[Source material Boundary: Start]

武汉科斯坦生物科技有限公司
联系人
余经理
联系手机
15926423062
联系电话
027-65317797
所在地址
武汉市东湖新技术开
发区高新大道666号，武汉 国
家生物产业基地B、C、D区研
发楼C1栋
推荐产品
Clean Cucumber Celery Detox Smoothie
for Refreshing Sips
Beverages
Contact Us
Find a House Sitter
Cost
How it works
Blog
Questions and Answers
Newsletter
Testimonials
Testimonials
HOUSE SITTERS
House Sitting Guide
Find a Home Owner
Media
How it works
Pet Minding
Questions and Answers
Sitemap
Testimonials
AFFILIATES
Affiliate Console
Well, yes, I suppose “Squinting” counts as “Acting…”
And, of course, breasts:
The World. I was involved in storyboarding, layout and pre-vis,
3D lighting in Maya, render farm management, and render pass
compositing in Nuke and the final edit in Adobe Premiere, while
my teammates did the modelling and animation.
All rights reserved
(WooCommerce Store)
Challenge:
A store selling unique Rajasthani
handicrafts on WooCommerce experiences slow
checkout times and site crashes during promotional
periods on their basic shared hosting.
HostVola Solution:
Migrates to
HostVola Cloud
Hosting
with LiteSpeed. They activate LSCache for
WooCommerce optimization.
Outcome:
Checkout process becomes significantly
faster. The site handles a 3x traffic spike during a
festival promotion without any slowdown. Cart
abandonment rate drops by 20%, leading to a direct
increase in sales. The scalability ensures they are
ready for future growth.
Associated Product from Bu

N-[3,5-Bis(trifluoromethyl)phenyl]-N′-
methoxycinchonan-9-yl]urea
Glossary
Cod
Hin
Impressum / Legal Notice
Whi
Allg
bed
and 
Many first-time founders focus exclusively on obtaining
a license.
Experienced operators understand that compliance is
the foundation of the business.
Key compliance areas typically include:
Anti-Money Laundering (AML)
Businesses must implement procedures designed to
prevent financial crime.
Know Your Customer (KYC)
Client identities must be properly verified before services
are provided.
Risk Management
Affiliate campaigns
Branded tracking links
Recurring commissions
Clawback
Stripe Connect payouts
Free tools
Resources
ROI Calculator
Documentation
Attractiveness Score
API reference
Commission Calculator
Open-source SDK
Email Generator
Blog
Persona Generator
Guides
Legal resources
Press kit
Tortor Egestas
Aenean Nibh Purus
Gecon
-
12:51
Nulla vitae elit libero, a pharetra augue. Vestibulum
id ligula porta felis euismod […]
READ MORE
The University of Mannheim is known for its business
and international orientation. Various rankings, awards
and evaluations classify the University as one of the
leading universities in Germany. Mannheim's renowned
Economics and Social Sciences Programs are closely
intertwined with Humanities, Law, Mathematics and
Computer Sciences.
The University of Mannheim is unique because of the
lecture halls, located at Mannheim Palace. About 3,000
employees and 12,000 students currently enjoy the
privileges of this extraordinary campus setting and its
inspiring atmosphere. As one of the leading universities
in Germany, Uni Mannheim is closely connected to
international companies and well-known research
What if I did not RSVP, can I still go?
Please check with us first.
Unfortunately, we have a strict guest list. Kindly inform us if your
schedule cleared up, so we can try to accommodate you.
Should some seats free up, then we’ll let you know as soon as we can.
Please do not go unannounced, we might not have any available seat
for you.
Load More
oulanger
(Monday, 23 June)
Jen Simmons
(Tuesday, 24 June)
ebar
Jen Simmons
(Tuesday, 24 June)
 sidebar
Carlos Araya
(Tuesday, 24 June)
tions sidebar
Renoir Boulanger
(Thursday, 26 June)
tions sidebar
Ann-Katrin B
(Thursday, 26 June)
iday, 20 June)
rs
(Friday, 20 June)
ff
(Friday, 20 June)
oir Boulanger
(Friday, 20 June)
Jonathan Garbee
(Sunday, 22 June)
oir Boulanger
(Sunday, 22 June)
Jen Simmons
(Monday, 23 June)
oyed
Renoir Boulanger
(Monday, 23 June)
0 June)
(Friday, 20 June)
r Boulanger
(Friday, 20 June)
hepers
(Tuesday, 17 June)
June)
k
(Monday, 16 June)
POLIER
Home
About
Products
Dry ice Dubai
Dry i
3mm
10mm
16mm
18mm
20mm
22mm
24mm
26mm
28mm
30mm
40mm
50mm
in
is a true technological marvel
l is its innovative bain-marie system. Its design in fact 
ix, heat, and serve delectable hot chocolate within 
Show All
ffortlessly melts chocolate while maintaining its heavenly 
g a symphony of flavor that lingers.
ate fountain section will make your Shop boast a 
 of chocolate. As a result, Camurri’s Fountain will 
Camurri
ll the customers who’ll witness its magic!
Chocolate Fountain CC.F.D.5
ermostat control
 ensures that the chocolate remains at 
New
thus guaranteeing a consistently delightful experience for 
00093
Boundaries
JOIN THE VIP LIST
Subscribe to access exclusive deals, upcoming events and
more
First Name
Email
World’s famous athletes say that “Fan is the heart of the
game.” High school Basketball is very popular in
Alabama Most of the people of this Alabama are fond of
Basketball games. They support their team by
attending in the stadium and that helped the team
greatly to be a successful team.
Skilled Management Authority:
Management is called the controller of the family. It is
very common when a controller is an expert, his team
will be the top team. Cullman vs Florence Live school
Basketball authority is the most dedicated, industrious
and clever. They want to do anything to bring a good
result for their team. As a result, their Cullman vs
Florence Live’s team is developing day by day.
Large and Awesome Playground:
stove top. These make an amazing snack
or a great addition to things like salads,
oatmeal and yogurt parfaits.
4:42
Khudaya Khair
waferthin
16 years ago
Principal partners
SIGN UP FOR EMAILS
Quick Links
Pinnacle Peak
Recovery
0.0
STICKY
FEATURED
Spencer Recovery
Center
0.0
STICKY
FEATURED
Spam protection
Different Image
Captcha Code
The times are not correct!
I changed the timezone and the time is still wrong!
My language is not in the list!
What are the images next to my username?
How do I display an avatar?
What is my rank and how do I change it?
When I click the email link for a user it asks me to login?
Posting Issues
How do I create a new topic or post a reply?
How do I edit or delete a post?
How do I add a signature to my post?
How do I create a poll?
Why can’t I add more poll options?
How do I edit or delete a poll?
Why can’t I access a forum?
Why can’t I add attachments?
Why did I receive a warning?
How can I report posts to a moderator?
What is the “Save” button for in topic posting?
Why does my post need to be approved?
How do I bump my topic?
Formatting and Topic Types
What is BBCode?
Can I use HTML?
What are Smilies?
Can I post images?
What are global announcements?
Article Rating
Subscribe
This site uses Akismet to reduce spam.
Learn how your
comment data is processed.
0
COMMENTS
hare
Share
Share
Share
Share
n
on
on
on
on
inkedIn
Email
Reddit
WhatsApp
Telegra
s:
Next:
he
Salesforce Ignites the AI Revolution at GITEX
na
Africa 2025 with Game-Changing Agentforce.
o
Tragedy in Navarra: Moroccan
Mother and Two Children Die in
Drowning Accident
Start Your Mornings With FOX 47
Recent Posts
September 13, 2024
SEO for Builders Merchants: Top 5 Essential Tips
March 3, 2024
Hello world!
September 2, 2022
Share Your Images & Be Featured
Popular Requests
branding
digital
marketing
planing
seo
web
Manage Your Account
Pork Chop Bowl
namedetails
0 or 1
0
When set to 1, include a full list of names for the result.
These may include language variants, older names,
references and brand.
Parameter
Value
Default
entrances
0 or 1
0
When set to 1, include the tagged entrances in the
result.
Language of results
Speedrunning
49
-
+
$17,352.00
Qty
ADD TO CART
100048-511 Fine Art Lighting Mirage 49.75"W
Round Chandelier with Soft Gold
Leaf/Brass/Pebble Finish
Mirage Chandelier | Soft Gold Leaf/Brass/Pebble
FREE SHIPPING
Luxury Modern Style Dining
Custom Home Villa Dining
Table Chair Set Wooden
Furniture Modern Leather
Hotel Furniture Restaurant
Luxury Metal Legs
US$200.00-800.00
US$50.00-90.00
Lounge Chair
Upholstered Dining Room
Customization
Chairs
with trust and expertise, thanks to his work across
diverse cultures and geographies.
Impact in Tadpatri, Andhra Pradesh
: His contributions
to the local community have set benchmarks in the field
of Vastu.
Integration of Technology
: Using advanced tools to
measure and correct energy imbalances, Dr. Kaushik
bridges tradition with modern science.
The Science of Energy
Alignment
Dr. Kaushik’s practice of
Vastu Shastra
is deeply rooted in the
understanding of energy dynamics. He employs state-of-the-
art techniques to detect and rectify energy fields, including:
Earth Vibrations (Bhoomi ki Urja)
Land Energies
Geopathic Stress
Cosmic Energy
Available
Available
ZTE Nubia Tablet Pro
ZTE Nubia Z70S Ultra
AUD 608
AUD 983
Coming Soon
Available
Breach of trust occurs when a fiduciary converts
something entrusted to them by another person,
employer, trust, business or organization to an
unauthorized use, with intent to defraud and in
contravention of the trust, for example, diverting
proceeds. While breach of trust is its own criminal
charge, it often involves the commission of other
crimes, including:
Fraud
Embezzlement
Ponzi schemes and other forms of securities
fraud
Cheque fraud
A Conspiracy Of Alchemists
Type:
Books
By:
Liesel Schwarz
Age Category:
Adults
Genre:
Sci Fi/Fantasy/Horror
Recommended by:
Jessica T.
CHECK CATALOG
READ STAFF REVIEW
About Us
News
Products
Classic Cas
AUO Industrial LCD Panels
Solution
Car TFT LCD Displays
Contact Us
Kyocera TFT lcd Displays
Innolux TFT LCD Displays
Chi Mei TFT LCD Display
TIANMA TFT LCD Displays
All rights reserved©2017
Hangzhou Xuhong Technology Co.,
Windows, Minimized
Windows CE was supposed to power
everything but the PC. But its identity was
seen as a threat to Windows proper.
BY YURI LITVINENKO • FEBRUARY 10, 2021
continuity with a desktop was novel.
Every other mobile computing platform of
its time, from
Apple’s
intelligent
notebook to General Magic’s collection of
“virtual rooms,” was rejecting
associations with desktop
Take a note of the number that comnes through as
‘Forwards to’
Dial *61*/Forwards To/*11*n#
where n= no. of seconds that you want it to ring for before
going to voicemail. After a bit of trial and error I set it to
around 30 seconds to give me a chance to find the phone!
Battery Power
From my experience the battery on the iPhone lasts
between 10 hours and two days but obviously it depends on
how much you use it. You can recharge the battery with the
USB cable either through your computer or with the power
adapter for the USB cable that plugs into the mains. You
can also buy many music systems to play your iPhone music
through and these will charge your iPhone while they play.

[Source material Boundary: End]

- Task objective -
The answer must be one number: how many lines in the material above contain the word "leading".

- Written response -
3